Alterations of the skeletal muscle nuclear proteome after acute exercise reveals a posttranscriptional influence.

Exercise is firmly established as a key contributor to overall well-being and is frequently employed as a therapeutic approach to mitigate various health conditions. One pivotal aspect of the impact of exercise lies in the systemic transcriptional response, which underpins its beneficial adaptations. Although extensive research has been devoted to understanding the transcriptional response to exercise, our knowledge of the protein constituents of nuclear processes accompanying gene expression in skeletal muscle remains largely elusive. We hypothesize that alterations in the nuclear proteome following exercise hold vital clues for comprehending exercise-induced transcriptional regulation and related nuclear functions. We first detail the successful isolation of skeletal muscle nuclei from C57BL/6 mice, encapsulating 2,030 proteins linked to nuclear processes such as transcription, RNA processing, chromatin modifications, and nuclear transport. We then used this approach to isolate muscle nuclei in sedentary, immediately post-, 1-h, and 4-h after a 30-min treadmill running session, to gain insight into the nuclear proteome after exercise. We found 54 proteins linked to mRNA splicing and nucleocytoplasmic transport, many of which were substantially reduced immediately postexercise followed by a rapid increase 1- and 4-h postexercise.

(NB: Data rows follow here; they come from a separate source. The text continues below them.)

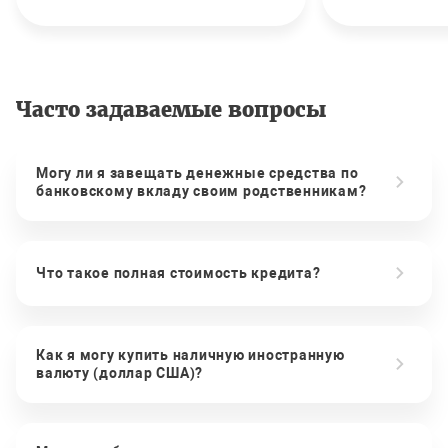
Часто задаваемые вопросы
Могу ли я завещать денежные средства по
банковскому вкладу своим родственникам?
Что такое полная стоимость кредита?
Как я могу купить наличную иностранную
валюту (доллар США)?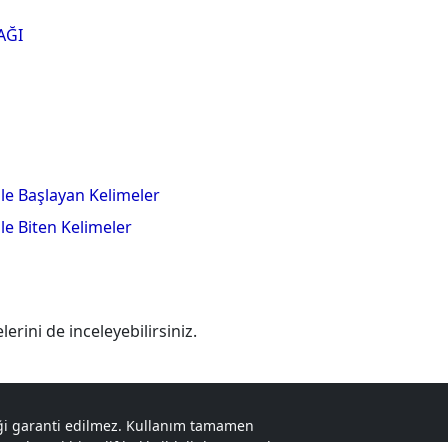
AĞI
 ile Başlayan Kelimeler
 ile Biten Kelimeler
elerini de inceleyebilirsiniz.
liği garanti edilmez. Kullanım tamamen
r. Herhangi bir telif hakkı ihlali durumunda,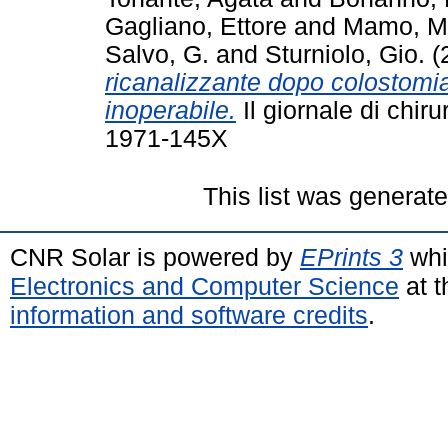
Gagliano, Ettore
and
Mamo, Ma
Salvo, G.
and
Sturniolo, Gio.
(
ricanalizzante dopo colostomia 
inoperabile.
Il giornale di chir
1971-145X
This list was generat
CNR Solar is powered by
EPrints 3
whi
Electronics and Computer Science
at t
information and software credits
.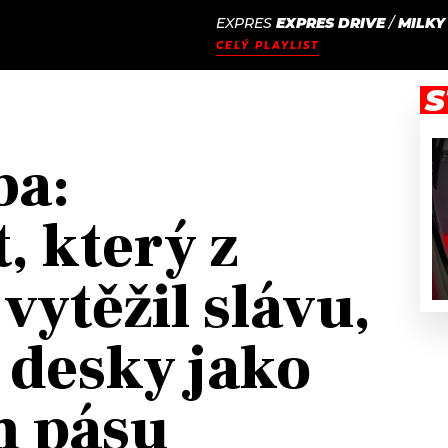
EXPRES
EXPRES DRIVE
/
MILKY
JAK
ODCASTY
SEZNAM.CZ
CELÝ PLAYLIST
NALADIT
S
ba:
, který z
vytěžil slávu,
 desky jako
m pásu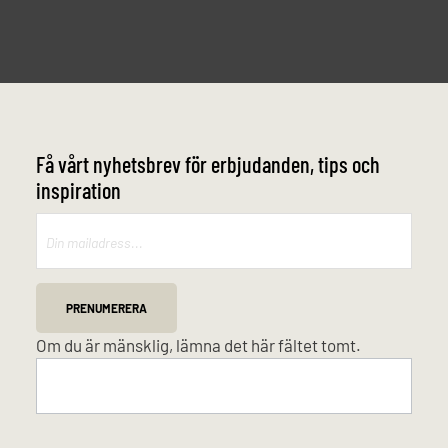
Få vårt nyhetsbrev för erbjudanden, tips och
inspiration
Mailchimp
PRENUMERERA
Om du är mänsklig, lämna det här fältet tomt.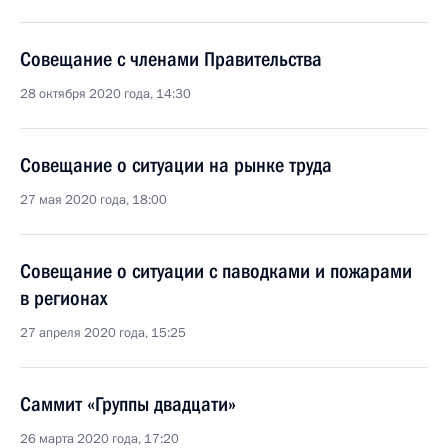
Совещание с членами Правительства
28 октября 2020 года, 14:30
Совещание о ситуации на рынке труда
27 мая 2020 года, 18:00
Совещание о ситуации с паводками и пожарами
в регионах
27 апреля 2020 года, 15:25
Саммит «Группы двадцати»
26 марта 2020 года, 17:20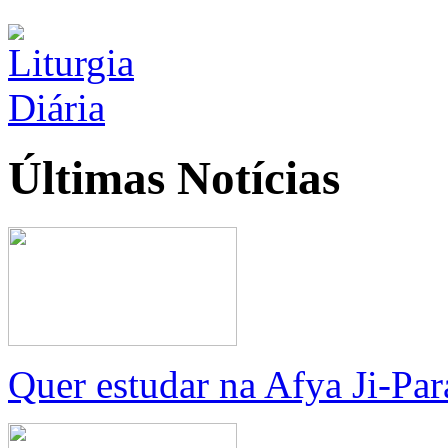
Últimas
Notícias
Quer estudar na Afya Ji-Pa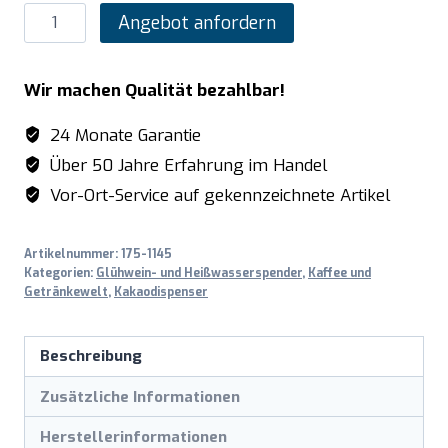
SARO
Angebot anfordern
Kakaodispenser
Modell
Wir machen Qualität bezahlbar!
NINA
schwarz
24 Monate Garantie
Menge
Über 50 Jahre Erfahrung im Handel
Vor-Ort-Service auf gekennzeichnete Artikel
Artikelnummer:
175-1145
Kategorien:
Glühwein- und Heißwasserspender
,
Kaffee und
Getränkewelt
,
Kakaodispenser
Beschreibung
Zusätzliche Informationen
Herstellerinformationen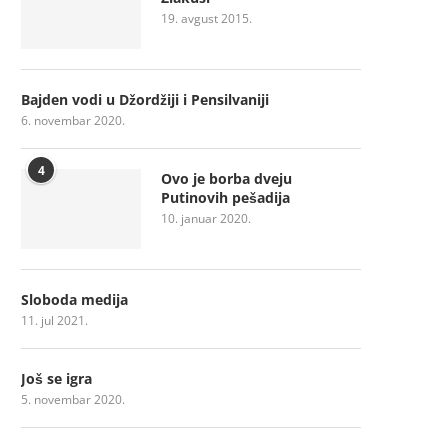
19. avgust 2015.
Bajden vodi u Džordžiji i Pensilvaniji
6. novembar 2020.
4
Ovo je borba dveju
Putinovih pešadija
10. januar 2020.
Sloboda medija
11. jul 2021.
Još se igra
5. novembar 2020.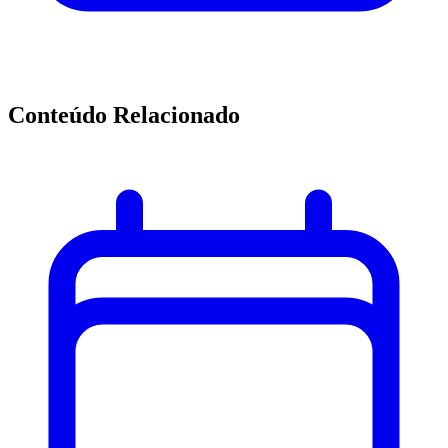
Conteúdo Relacionado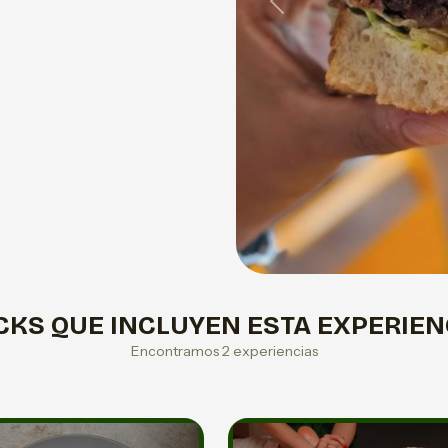
Previous
CKS QUE INCLUYEN ESTA EXPERIEN
Encontramos 2 experiencias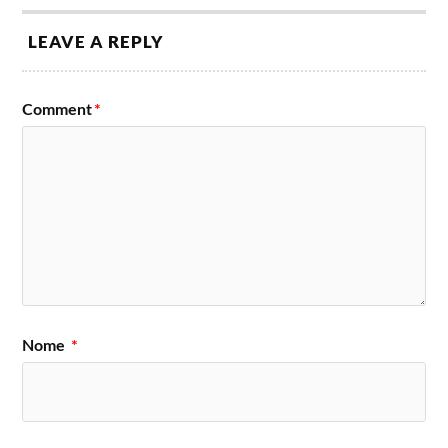
LEAVE A REPLY
Comment
*
Nome
*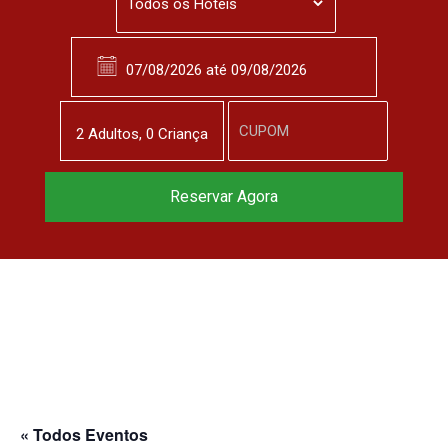
2
Adulto
s
,
0
Criança
Reservar Agora
« Todos Eventos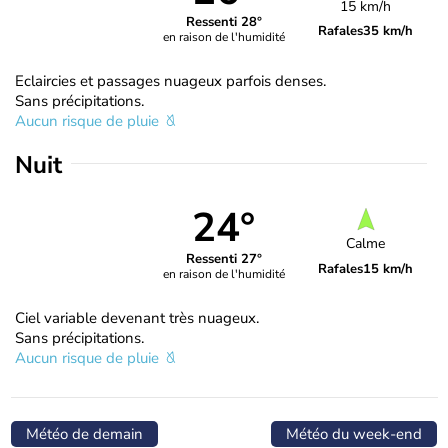
15 km/h
Ressenti 28°
Rafales
35 km/h
en raison de l'humidité
Eclaircies et passages nuageux parfois denses.
Sans précipitations.
Aucun risque de pluie
Nuit
24°
Calme
Ressenti 27°
Rafales
15 km/h
en raison de l'humidité
Ciel variable devenant très nuageux.
Sans précipitations.
Aucun risque de pluie
Météo de demain
Météo du week-end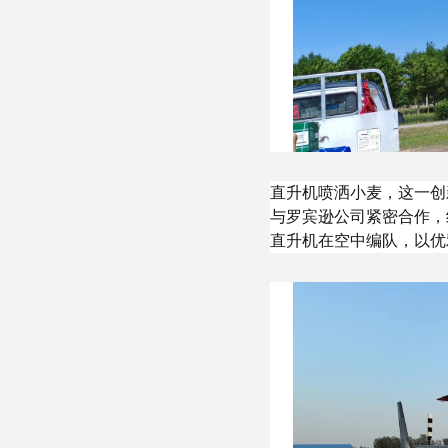
直升机喷洒小麦，这一创
与罗宾逊公司紧密合作，
直升机在空中编队，以优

Super-resolution microscopy experiments highlight localization changes in mRNA processing proteins postexercise, further suggesting changes in nuclear transport dynamics. Our data provide important insight into changes in the nuclear proteome following exercise. In particular, it highlights proteins contributing to mRNA processing and splicing in addition to transcriptional processes, with exercise offering broader changes in mechanisms modulating the molecular response to acute exercise.NEW & NOTEWORTHY Exercise plays a crucial role in promoting muscle health, but our understanding of nuclear proteins orchestrating the molecular response to exercise is limited. Isolation of skeletal muscle nuclei coupled with mass spectrometry enhanced the identification of nuclear proteins. This approach was used to investigate the temporal changes in the muscle nuclear proteome postexercise, including proteins linked to posttranscriptional processing and nuclear transport. Our findings offer new insights into potential mechanisms contributing to exercise-induced adaptations.